How much are the closing costs?

Closing costs vary depending on the property you are considering buying, but you should err on the side of caution and set aside 5% of the purchase price to cover such costs. Closing costs are usually 3-5% of the price of the property, but it’s always wise to have more money than you need. Any surplus can be used to furnish, decorate or maintain your new property. It never hurts to be thrifty and foresighted!

Land transfer tax (provincial and municipal, if applicable)

This is one of the highest costs associated with closing the purchase of your property. Land transfer tax is a one-time payment made by the buyer when the property is transferred from the seller. The amount you pay is based on the purchase price of your property and usually only applies to resold properties. If you live in Toronto, for example, you will have to pay both Toronto and Ontario land transfer taxes. However, if you are buying the first property, you may be eligible for a property transfer tax refund. We’ll give you all the details on how to submit a claim.

HST/GST

Taxes only apply to new construction. However, under certain circumstances, you may be eligible for a refund (federal and provincial). Certain conditions may apply. Contact your lawyer or notary for more information on this subject.

Assessment fees

An appraisal is an unbiased estimate of the value of your property required by the lender. The appraisal certifies the resale value of the property to the lender in the event of default on your mortgage and usually costs $300 to $500.

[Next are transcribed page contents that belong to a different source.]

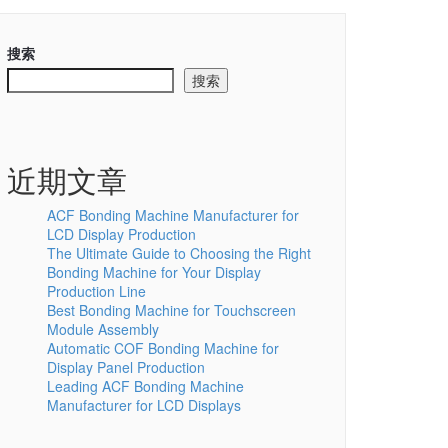
搜索
搜索
近期文章
ACF Bonding Machine Manufacturer for
LCD Display Production
The Ultimate Guide to Choosing the Right
Bonding Machine for Your Display
Production Line
Best Bonding Machine for Touchscreen
Module Assembly
Automatic COF Bonding Machine for
Display Panel Production
Leading ACF Bonding Machine
Manufacturer for LCD Displays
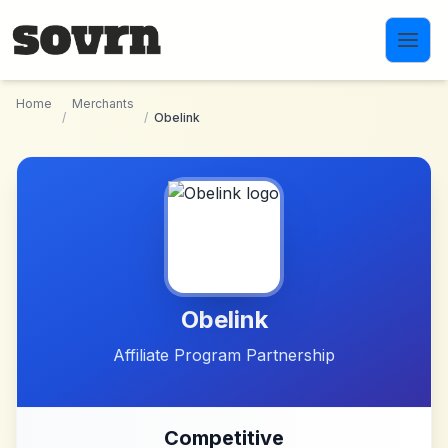
Skip to main content
Home
Merchants
/
/
Obelink
Obelink
Affiliate Program Partnership
Competitive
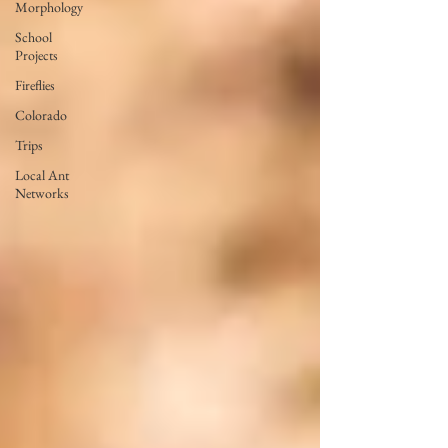
Morphology
School
Projects
Fireflies
Colorado
Trips
Local Ant
Networks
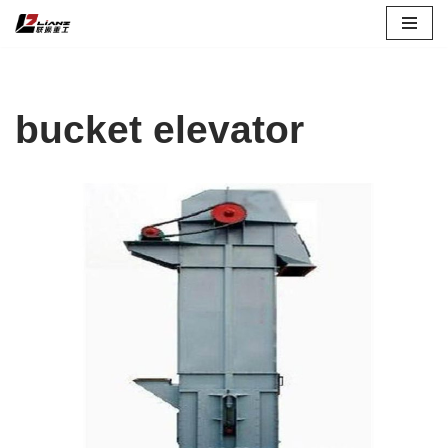
Skip
to
content
bucket elevator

Legal fees and disbursements

Your lawyer or notary will charge you a fee for setting up the mortgage and transferring the title. The amount of the fee will depend on who you are retaining but is usually $800 to $1,000.

Location Certificate

If you are buying a single-family property, you will need to provide your lender with a certificate of location that specifies the location and boundaries of the property. However, there may be some exceptions for low loan to value loans and rural properties. A certificate of location costs approximately $750 to $1,000, but the lender will often accept a copy of a current certificate.

Interest adjustment

You will have to pay interest on any difference between the closing date of the purchase and the date of the first mortgage payment. You can avoid an interest adjustment by scheduling your first mortgage payment exactly one payment period after the closing date.

Statement of Adjustments

Your lawyer or notary will calculate the adjustments and prepare a statement for your portion of utilities, property taxes, and other bills based on the closing date in the month or payment cycle. As some landlords pay for these services in advance, the adjustment could be very high.

Title insurance

Most lenders require title insurance to protect against loss in the event of a property dispute. This type of insurance is purchased through your lawyer or notary and costs approximately $200 to $300.

Property Inspection

A property inspection is a wise investment, as a professional will conduct an objective visual examination of the property’s physical structure and systems. An inspection costs $350 to $500.

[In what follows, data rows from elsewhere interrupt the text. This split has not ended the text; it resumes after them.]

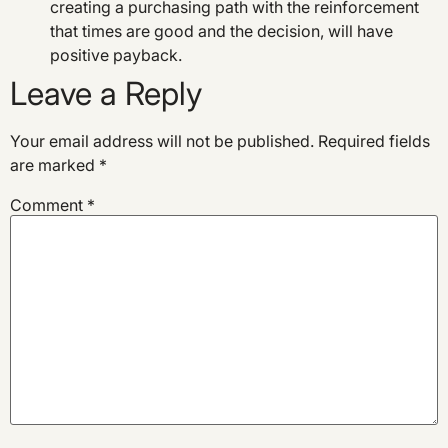
creating a purchasing path with the reinforcement
that times are good and the decision, will have
positive payback.
Leave a Reply
Your email address will not be published.
Required fields
are marked
*
Comment
*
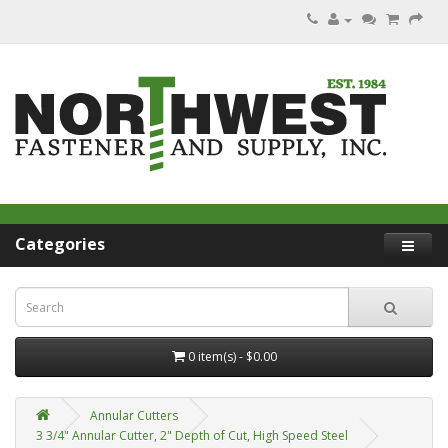
Categories
0 item(s) - $0.00
Annular Cutters
3 3/4" Annular Cutter, 2" Depth of Cut, High Speed Steel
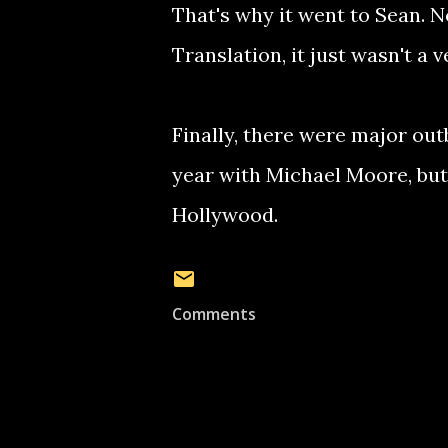
That's why it went to Sean. No
Translation, it just wasn't a 
Finally, there were major out
year with Michael Moore, but
Hollywood.
Comments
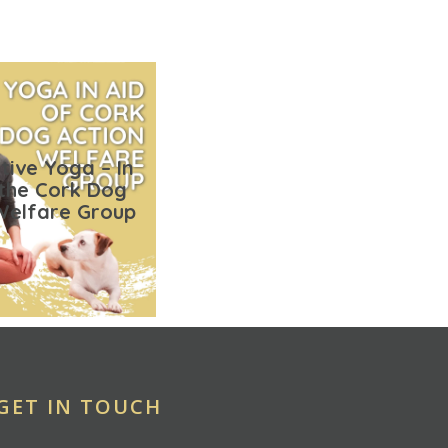
tive Yoga – In
 the Cork Dog
Welfare Group
GET IN TOUCH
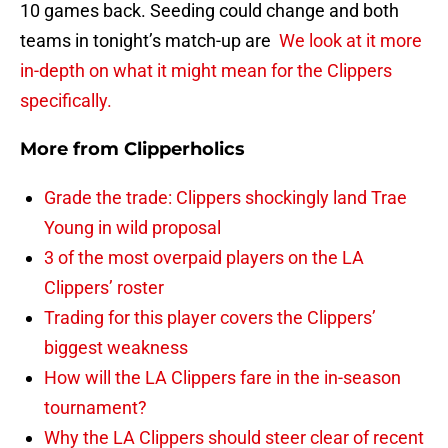
10 games back. Seeding could change and both
teams in tonight’s match-up are
We look at it more
in-depth on what it might mean for the Clippers
specifically.
More from
Clipperholics
Grade the trade: Clippers shockingly land Trae
Young in wild proposal
3 of the most overpaid players on the LA
Clippers’ roster
Trading for this player covers the Clippers’
biggest weakness
How will the LA Clippers fare in the in-season
tournament?
Why the LA Clippers should steer clear of recent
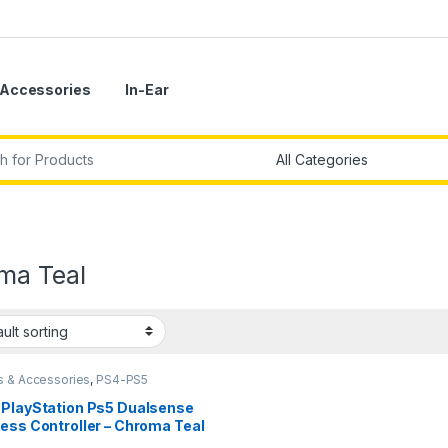
Accessories
In-Ear
r:
ma Teal
 & Accessories
,
PS4-PS5
llers
 PlayStation Ps5 Dualsense
ess Controller – Chroma Teal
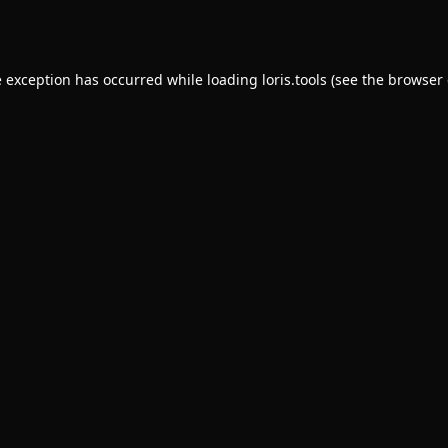
e exception has occurred while loading
loris.tools
(see the
browser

Tip: You can avoid an interest adjustment by scheduling your first mortgage payment exactly one payment period after the closing date.

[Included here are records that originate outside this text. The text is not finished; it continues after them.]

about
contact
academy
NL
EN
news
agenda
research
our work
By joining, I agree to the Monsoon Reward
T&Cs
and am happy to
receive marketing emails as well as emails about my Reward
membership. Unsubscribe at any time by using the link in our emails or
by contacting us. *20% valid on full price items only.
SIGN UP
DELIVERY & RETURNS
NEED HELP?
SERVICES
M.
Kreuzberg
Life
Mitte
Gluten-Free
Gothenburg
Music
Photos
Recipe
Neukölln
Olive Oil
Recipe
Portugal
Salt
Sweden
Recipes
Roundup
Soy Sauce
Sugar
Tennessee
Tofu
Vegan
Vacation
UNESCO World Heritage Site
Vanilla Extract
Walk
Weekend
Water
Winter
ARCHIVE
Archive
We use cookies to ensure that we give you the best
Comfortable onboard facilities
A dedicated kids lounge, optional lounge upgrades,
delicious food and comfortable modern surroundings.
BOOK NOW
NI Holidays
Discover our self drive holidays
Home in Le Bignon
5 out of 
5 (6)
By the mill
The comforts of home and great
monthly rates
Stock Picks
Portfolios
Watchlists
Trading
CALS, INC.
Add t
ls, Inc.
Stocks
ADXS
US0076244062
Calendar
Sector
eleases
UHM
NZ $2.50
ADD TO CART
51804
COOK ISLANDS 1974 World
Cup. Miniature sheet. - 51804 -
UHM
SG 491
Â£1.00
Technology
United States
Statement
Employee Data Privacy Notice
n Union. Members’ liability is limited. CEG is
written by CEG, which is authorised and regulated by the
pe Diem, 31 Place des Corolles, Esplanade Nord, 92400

How to avoid certain closing costs

You may not have to pay all of the aforementioned closing costs, especially if you are buying the first property. We’ll give you a full list of all costs as soon as your mortgage is approved and offer you available discounts to help you save as much money as possible.

HST and GST only apply to new construction, so if you’re buying an existing property, you won’t have to worry about this expense.

In certain circumstances, depending on the property, you will not have to pay for a certificate of location if the lender accepts the current certificate.

You can avoid an interest adjustment by scheduling your first mortgage payment exactly one payment period after the closing date of the sale.

Do sellers pay closing costs?

The main closing costs paid by sellers are real estate commissions, which are usually split between the buyer’s agent and the seller’s agent.

In some cases, a seller will pay for a pre-inspection by a home inspector to reassure buyers and convince them that buying the property is a good investment.

Mortgage insurance costs

Many people find it difficult to save for a down payment. Although it is recommended to make the largest possible down payment in order to reduce the mortgage amount, in Canada the minimum requirement is 5% for the first $500,000 and 10% for the remaining amount. If your down payment is less than 20%, you will need to purchase mortgage loan insurance, which will protect your mortgage lender if you are unable to make your payments.

Mortgage default insurance is payable at closing or can be included in monthly mortgage payments. In the second case, you’ll have to pay interest, so we’ll make sure you understand what each option entails.